INSTRUCTIONS FOR THE TASK:
Output every record verbatim, and omit each picture.

(Saved data entries)

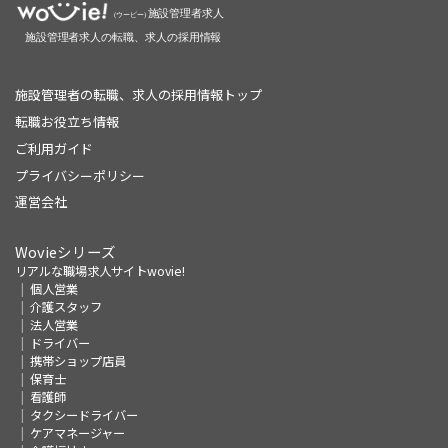
施設管理者の転職、求人の採用情報トップ
転職お役立ち情報
ご利用ガイド
プライバシーポリシー
運営会社
Wovieシリーズ
リアルな職場求人サイトwovie!
個人営業
介護スタッフ
法人営業
ドライバー
携帯ショップ店員
保育士
看護師
タクシードライバー
ケアマネージャー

RESPONSE BELOW:
施設管理者の転職、求人の採用情報トップ
転職お役立ち情報
ご利用ガイド
プライバシーポリシー
運営会社
Wovieシリーズ
リアルな職場求人サイトwovie!
個人営業
介護スタッフ
法人営業
ドライバー
携帯ショップ店員
保育士
看護師
タクシードライバー
ケアマネージャー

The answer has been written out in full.